*GOAL OF THE EXERCISE*. In the records that follow, count each line where the string "found" occurs. Provide the total and no other text.

- - - - -

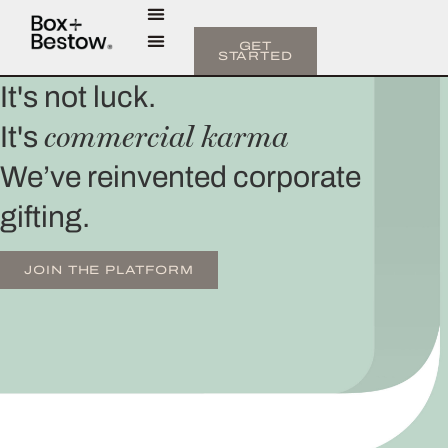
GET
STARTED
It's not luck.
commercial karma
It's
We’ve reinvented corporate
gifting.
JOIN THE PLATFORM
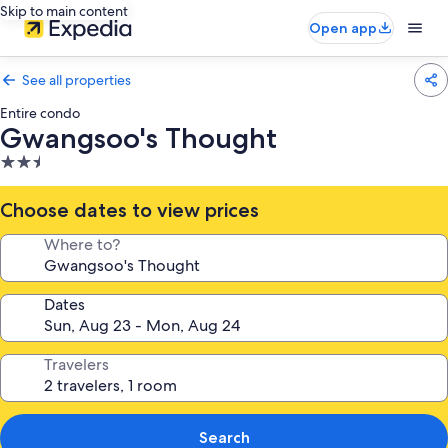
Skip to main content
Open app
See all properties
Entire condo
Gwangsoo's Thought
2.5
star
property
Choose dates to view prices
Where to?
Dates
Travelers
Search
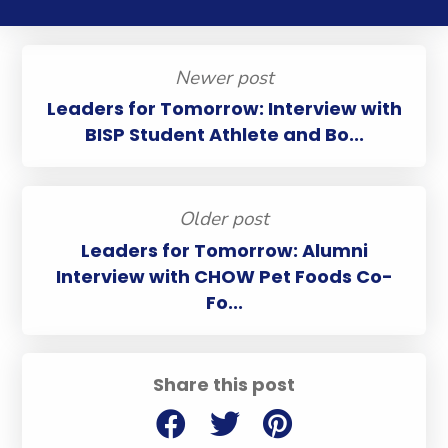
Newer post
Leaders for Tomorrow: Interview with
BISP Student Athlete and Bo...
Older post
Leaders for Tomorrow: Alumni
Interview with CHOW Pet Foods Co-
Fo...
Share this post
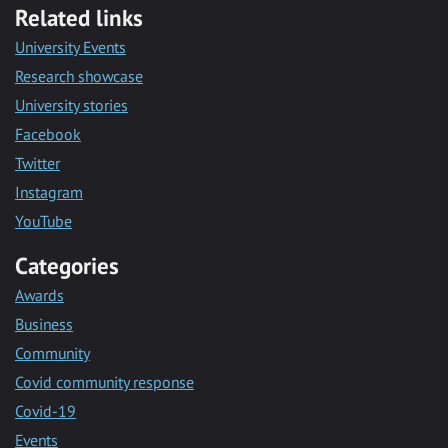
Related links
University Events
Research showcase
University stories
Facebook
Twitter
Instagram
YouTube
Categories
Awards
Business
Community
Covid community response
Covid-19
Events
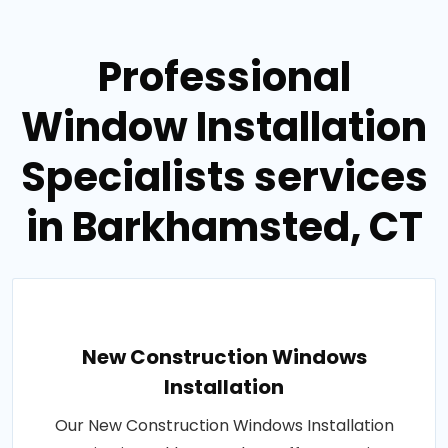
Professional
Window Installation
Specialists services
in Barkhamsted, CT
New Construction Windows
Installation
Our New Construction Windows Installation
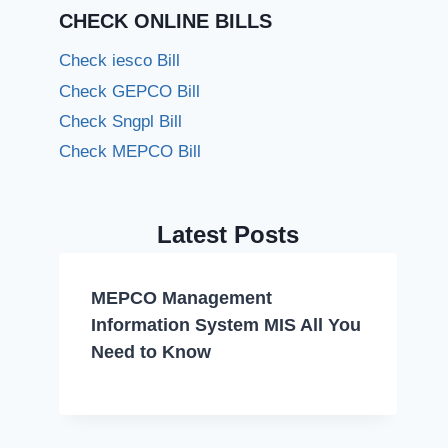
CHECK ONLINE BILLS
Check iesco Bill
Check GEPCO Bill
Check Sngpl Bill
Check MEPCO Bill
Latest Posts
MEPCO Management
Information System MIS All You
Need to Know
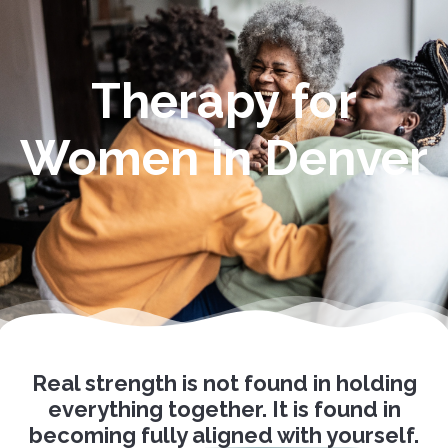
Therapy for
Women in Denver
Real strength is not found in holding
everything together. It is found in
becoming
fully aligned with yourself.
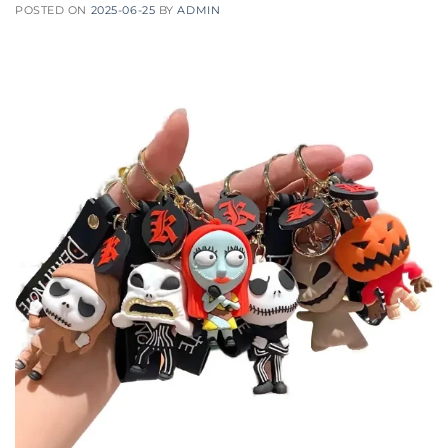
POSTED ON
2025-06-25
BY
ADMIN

- - - - -

*EXPECTED ANSWER*. 2